Question: does the '93 (or any other model) cycle the plugs while the truck is running? Other than that annoying 3 seconds that the light stays on after the engine has started.

Question: What's the best way to manually activate/deactivate the glow plugs? I wouldn't might having it run through the OEM controller, but I just want to be able to completely turn off the circuit the second the truck has started running.

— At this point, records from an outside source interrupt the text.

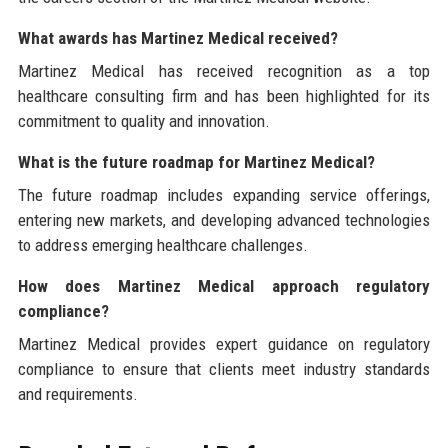
What awards has Martinez Medical received?
Martinez Medical has received recognition as a top
healthcare consulting firm and has been highlighted for its
commitment to quality and innovation.
What is the future roadmap for Martinez Medical?
The future roadmap includes expanding service offerings,
entering new markets, and developing advanced technologies
to address emerging healthcare challenges.
How does Martinez Medical approach regulatory
compliance?
Martinez Medical provides expert guidance on regulatory
compliance to ensure that clients meet industry standards
and requirements.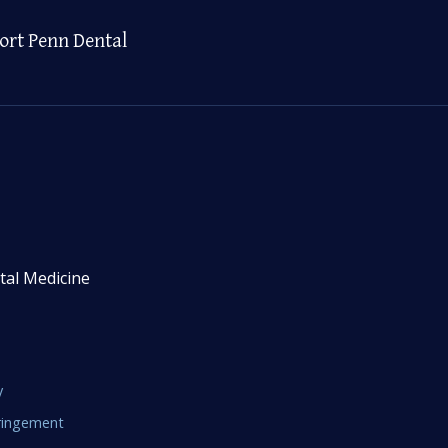
ort Penn Dental
tal Medicine
y
fringement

Question: Does anyone have any information on lengthening the amount of time the relay timer normally keeps the glow plugs on? Also, what's the best way to turn the plugs on even when it's warm? I've found that sometimes the glow plugs will not even cycle, and I'm left hard cranking my truck during the summer months.

daustin
07-25-2008, 16:05
Hi there,
Yes the '93 is supposed to cycle the glow plugs after the engine is running if it thinks the coolant temp is low enough.
I've never seen any mod that would apply to turning the glow plugs off after the engine is running.
There are a couple of mods for the ODB-I trucks for the glow plug override, i think its on the Heath or Kennedy web site.
I would add a switch to the existing circuit to manually glow the plugs longer or when warm starting if i wanted to do that.
Also, the '93 trucks have the mechanical IP and have a rep of hard hot starting when the IP headspace gets worn and thus dosen't create a lot of pressure to the injectors on startup.
Hope that helps
Don

gavin8or
07-25-2008, 20:47
Don, a huge help thank you. I've talked with various injection shops that have mechanical IPs which are built to prevent the headspace from getting worn. So I am aware of that problem and the solution I guess.

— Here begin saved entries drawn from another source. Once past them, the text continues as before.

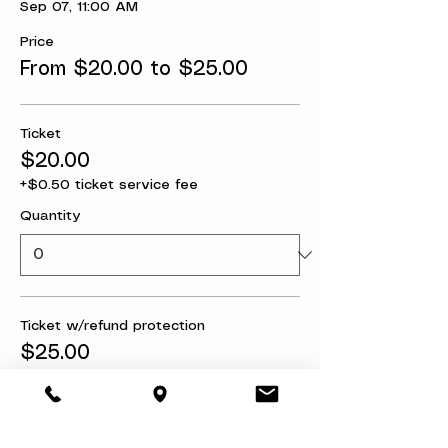
Sep 07, 11:00 AM
Price
From $20.00 to $25.00
Ticket
$20.00
+$0.50 ticket service fee
Quantity
Ticket w/refund protection
$25.00
+$0.63 ticket service fee
Quantity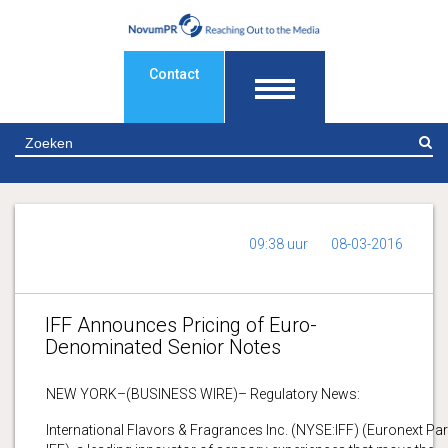
Contact
Z
09:38 uur
08-03-2016
IFF Announces Pricing of Euro-
Denominated Senior Notes
NEW YORK–(BUSINESS WIRE)– Regulatory News:
International Flavors & Fragrances Inc. (NYSE:IFF) (Euronext Par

I guess I'm going to have to read all the options which others have done, and make a plan and go with it. It makes me REALLY angry that I didn't listen to my friend when he told me to have a toggle switch to completely disable the whole glow plug relay, almost a year ago. He has done so on all his fords, but for some reason I figured that there was no way the plugs were turning on without the light turning on. I'm an idiot. Thanks for confirming what we both suspected as soon as we realized how badly my glowplugs had burnt off. I'm going to try some liqui-moly injector cleaner but probably it's going to take more work than that: those glow plugs really did a number.

JohnC
07-28-2008, 11:08
If the light works and it's not on then the glow plugs aren't on either. The light is powered by the switched side of the glow plug relay, just as the plugs are.

NH2112
07-28-2008, 11:49
Thanks Robyn,
Do you have a particular model/year or part number for the Ford starter relay? I assume this would be wired with the high current side in parallel with the Glow Plug Controller, across the copper stud terminals, correct?
Steve

Just pick up a 12V universal relay from NAPA, such as part number ST81. Some have a grounded base and some have to be grounded, but it'll work just fine. I use them on everything at work.